Thursday, August 13th, 2015

Have you ever wished you were further along in your Christian walk than you are (assuming you are a follower of Jesus)? I have met a number of people who bemoan the fact they still struggle with temptation and sin.

I say, “Hello! Welcome to the world of following Jesus!”

For some lame reason there are people who have this mistaken idea 1) they shouldn’t be sinning like they do; and 2) they should at least be further along than they are.  The first…well…it is true sin should become distasteful for us but to stop sinning? Yeah, it ain’t going to happen in this lifetime. The second… well…there is some truth to that at times. Just like we expect a baby to grow up from infancy to toddlerhood to elementary school to high school and beyond, we should also have some expectation for growth in our faith walk. We would be concerned if our child never got beyond breast milk or a bottle and soft baby food. In the same vein we should “expect” to see a person moving from milk to meat.

But one thing has to be kept in mind: spiritual growth happens one step at a time.
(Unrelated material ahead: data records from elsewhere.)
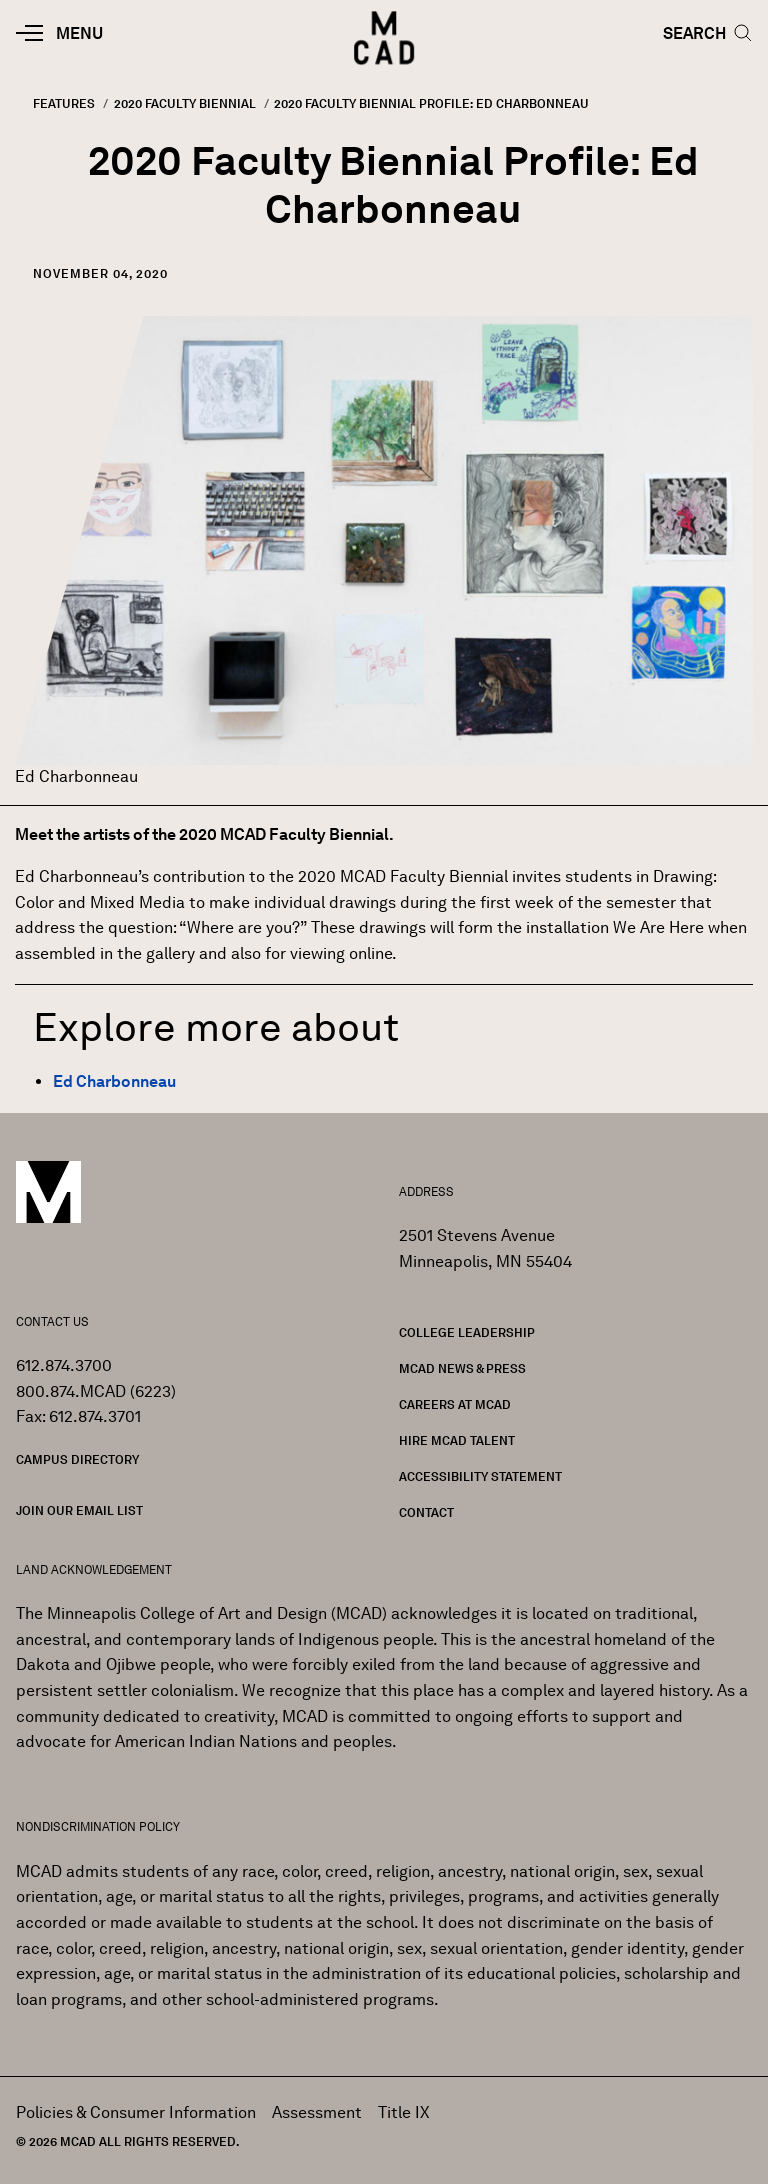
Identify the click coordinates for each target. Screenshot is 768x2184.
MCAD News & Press (462, 1368)
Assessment (317, 2112)
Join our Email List (79, 1510)
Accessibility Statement (480, 1476)
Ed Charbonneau (114, 1081)
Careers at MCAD (455, 1404)
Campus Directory (77, 1459)
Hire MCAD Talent (457, 1440)
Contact (426, 1512)
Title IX (404, 2112)
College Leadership (467, 1332)
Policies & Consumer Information (136, 2112)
Trying to leap frog people simply does not work.

Randy’s contention (and I agree) is often our expectations out reach where a person is. In other words, we need to see people where they are now not where we think they ought to be. No one grows at the same pace and we do a great disservice to everyone expecting equal “standing.” Furthermore, we need to do away with name calling like “lazy,” or “apathetic,” or “carnal,” or “not dedicated.” 

Let’s follow Jesus’ example.  During the breakfast on the shore, Jesus didn’t castigate Peter. He didn’t say, “Peter, you should have known better.” He restored him and said, “Feed my sheep.” Maybe we ought to start taking the same approach toward people.  What say you?

This is my ongoing random posts about this book. I’m also foregoing my normal sermon “hint” because I am not preaching this week. I’m sure Ryan will appreciate your prayers.